▸ Exercise requirements
All lines from the one with "Com o Vitamenu" to the end of the data: return those exactly, and only those.

▸ Extracted page text data
☆ ☆ ☆

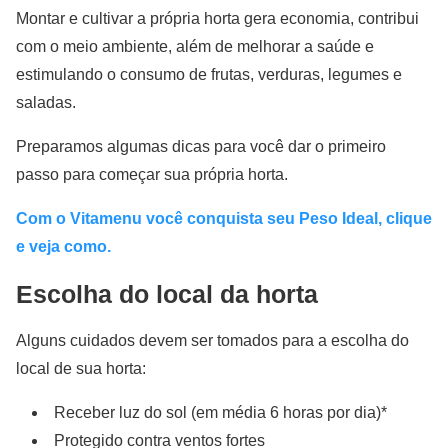
Montar e cultivar a própria horta gera economia, contribui
com o meio ambiente, além de melhorar a saúde e
estimulando o consumo de frutas, verduras, legumes e
saladas.
Preparamos algumas dicas para você dar o primeiro
passo para começar sua própria horta.
Com o Vitamenu você conquista seu Peso Ideal, clique
e veja como.
Escolha do local da horta
Alguns cuidados devem ser tomados para a escolha do
local de sua horta:
Receber luz do sol (em média 6 horas por dia)*
Protegido contra ventos fortes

☆ ☆ ☆

▸ Exercise solution
Com o Vitamenu você conquista seu Peso Ideal, clique
e veja como.
Escolha do local da horta
Alguns cuidados devem ser tomados para a escolha do
local de sua horta:
Receber luz do sol (em média 6 horas por dia)*
Protegido contra ventos fortes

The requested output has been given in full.